> _Work instructions_
Which lines in the records below hold the word "More"? Copy each of them.

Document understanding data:
[Start of Attachment]

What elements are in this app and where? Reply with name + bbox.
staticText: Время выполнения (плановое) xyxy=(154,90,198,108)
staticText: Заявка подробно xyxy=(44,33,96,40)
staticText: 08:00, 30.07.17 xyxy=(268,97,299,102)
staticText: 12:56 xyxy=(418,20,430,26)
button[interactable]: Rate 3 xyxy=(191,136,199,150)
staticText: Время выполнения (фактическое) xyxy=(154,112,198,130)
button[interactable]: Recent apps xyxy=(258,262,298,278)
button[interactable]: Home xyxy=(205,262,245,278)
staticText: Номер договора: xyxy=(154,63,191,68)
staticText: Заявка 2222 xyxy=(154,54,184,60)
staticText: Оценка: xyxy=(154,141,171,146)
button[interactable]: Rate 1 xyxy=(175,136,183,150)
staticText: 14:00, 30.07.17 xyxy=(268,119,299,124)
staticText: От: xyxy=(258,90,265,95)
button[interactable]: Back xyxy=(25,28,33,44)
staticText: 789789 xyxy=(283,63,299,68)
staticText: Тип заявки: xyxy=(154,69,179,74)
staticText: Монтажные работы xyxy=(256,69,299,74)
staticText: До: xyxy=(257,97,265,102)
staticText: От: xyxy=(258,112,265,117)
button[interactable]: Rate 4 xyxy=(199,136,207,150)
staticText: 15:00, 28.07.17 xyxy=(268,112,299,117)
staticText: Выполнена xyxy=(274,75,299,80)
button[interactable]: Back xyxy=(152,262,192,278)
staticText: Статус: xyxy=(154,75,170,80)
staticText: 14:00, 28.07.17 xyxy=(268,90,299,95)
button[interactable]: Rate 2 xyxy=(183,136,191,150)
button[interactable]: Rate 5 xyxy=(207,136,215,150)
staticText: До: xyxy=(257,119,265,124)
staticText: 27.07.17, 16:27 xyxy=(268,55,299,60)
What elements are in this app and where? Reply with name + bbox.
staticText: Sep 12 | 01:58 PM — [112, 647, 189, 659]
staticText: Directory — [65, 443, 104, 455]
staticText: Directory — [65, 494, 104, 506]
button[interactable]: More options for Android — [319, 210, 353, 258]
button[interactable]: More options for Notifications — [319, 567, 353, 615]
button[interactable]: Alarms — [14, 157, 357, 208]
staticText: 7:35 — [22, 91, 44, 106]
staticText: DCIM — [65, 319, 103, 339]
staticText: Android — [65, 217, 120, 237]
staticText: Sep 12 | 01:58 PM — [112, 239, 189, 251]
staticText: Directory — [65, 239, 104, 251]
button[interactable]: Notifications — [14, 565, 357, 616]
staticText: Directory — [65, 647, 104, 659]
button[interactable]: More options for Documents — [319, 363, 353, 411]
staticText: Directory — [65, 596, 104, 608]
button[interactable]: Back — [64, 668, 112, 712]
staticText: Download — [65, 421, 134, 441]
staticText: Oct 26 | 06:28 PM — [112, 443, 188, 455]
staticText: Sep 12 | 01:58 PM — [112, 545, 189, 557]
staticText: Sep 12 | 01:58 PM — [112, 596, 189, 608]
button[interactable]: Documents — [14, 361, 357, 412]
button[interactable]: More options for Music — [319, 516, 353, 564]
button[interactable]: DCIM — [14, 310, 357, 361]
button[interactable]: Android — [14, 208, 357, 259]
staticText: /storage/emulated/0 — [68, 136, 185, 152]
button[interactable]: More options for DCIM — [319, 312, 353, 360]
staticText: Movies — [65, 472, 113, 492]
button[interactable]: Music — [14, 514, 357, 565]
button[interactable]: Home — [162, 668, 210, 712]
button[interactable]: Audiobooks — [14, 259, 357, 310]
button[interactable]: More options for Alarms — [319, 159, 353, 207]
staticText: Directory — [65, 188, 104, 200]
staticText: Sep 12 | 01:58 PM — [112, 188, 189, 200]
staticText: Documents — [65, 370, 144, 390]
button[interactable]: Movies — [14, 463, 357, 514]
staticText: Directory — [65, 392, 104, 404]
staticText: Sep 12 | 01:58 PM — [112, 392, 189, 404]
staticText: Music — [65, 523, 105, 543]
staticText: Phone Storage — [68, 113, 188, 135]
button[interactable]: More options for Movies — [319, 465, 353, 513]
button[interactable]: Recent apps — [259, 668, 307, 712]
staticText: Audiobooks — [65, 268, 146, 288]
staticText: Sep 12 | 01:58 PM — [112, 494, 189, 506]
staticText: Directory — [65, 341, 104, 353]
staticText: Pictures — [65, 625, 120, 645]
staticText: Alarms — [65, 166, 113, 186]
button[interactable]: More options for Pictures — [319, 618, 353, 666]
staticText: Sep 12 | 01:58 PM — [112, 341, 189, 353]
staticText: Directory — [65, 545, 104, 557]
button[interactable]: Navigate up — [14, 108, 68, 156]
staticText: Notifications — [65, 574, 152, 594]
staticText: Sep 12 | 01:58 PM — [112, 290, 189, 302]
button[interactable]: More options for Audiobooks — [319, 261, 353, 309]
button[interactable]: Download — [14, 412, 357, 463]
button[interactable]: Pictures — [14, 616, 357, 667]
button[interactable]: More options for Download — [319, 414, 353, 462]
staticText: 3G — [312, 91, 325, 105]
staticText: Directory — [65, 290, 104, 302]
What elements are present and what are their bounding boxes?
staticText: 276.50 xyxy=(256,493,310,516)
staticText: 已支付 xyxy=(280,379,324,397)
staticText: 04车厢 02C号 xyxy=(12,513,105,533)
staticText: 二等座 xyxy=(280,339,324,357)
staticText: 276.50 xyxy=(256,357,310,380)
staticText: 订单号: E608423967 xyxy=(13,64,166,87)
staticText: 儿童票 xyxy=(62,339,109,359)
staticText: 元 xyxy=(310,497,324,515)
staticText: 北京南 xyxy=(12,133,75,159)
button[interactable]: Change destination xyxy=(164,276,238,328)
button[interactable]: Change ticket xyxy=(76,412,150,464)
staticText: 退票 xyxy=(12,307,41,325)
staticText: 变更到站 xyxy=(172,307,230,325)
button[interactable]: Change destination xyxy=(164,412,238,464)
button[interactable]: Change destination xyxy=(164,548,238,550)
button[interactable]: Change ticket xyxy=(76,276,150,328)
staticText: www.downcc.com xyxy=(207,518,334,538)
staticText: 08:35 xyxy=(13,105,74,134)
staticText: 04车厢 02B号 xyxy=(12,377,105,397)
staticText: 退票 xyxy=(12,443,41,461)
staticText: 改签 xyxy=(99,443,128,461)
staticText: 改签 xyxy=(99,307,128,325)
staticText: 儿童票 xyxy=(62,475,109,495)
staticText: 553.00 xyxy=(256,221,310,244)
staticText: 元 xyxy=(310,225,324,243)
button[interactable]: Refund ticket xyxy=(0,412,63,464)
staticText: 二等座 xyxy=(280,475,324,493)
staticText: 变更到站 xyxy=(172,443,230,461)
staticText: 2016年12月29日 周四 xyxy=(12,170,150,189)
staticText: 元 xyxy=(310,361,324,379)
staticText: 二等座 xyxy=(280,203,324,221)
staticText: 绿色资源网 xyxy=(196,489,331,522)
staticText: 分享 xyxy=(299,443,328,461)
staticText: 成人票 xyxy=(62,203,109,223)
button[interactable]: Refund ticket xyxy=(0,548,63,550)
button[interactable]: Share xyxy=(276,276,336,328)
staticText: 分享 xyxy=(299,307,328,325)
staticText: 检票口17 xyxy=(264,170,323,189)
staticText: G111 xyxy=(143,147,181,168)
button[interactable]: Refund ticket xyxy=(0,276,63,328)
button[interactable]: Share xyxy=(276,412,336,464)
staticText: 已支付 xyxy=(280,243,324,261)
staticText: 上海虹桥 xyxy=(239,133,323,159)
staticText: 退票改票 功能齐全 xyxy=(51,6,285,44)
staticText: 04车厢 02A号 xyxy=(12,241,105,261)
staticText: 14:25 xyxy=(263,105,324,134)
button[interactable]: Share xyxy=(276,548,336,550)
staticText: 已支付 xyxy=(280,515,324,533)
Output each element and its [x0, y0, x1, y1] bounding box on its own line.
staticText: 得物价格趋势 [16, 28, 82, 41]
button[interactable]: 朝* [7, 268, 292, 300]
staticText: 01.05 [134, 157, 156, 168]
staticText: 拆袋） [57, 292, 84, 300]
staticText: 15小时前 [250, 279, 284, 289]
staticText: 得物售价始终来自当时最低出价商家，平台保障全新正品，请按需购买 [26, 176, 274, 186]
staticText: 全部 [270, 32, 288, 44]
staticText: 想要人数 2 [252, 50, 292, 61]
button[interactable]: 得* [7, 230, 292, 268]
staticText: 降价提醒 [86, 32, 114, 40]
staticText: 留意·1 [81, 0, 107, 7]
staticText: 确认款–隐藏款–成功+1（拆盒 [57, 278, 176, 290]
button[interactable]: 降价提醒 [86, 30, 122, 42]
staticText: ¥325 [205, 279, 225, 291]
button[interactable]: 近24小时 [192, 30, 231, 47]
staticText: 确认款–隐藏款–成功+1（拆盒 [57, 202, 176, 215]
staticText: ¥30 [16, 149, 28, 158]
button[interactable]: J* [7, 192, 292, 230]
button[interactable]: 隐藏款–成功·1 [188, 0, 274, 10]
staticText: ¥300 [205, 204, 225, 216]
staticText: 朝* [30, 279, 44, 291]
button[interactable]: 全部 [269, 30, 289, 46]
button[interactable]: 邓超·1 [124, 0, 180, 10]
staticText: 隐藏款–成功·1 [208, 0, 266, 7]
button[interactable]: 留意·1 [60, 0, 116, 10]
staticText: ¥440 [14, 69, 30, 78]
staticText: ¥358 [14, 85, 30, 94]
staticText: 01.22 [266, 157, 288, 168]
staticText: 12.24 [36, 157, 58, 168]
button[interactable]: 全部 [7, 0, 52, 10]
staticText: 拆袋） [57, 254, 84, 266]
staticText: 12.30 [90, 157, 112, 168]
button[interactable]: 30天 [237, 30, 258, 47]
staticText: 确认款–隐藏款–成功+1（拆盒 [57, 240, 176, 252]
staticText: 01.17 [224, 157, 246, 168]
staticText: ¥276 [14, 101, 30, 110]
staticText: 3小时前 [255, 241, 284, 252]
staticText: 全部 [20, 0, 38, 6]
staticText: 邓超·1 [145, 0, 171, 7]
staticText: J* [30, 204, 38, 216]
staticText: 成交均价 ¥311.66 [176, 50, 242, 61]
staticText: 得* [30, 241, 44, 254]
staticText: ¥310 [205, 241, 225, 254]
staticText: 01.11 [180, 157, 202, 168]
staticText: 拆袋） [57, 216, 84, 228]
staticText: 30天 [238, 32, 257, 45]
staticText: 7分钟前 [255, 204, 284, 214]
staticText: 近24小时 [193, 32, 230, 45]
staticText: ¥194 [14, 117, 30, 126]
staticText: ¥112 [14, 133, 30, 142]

[End of Attachment]

> _Answer to this task_
button[interactable]: More options for Android — [319, 210, 353, 258]
button[interactable]: More options for Notifications — [319, 567, 353, 615]
button[interactable]: More options for Documents — [319, 363, 353, 411]
button[interactable]: More options for Music — [319, 516, 353, 564]
button[interactable]: More options for DCIM — [319, 312, 353, 360]
button[interactable]: More options for Alarms — [319, 159, 353, 207]
button[interactable]: More options for Movies — [319, 465, 353, 513]
button[interactable]: More options for Pictures — [319, 618, 353, 666]
button[interactable]: More options for Audiobooks — [319, 261, 353, 309]
button[interactable]: More options for Download — [319, 414, 353, 462]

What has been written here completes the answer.